== DATA SUPPLIED ==
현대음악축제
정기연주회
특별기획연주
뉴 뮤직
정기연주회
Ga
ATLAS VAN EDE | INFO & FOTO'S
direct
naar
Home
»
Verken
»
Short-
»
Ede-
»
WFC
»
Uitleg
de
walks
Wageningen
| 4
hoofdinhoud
===
== DATA SUPPLIED ==
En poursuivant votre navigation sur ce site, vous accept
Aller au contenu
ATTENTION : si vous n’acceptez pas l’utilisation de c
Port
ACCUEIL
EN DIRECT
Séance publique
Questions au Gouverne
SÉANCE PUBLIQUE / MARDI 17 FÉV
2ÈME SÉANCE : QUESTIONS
===
== DATA SUPPLIED ==
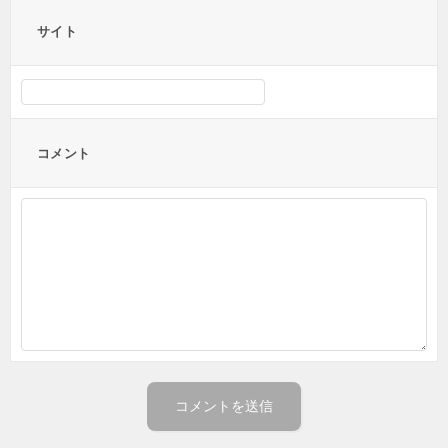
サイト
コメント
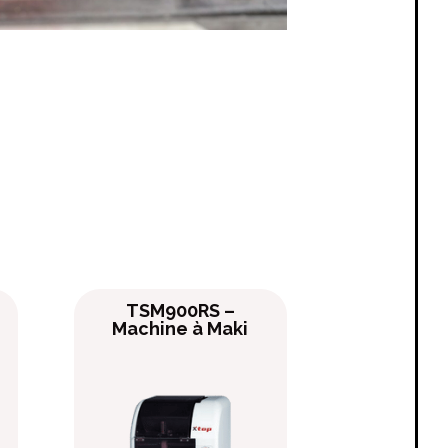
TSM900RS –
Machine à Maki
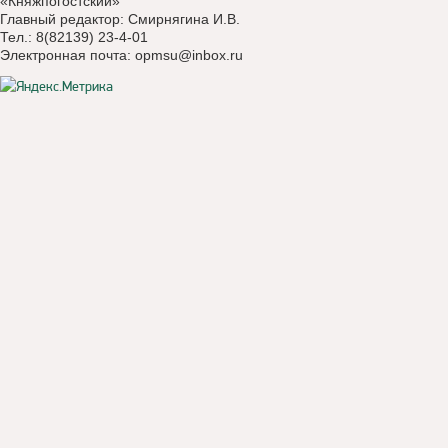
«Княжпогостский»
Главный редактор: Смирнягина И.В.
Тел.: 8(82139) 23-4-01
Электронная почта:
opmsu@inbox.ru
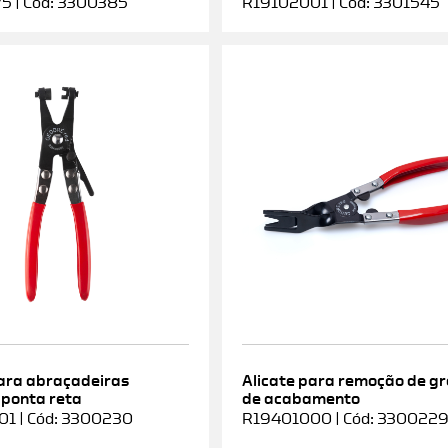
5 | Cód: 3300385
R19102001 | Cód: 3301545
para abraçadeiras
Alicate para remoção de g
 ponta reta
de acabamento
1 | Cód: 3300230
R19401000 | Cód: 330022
===
_EXERCISE DIRECTIONS_
With "vous" as the string to match, show every line of the entries above that has it.

_ANSWER TO THE PROBLEM_
En poursuivant votre navigation sur ce site, vous accept
ATTENTION : si vous n’acceptez pas l’utilisation de c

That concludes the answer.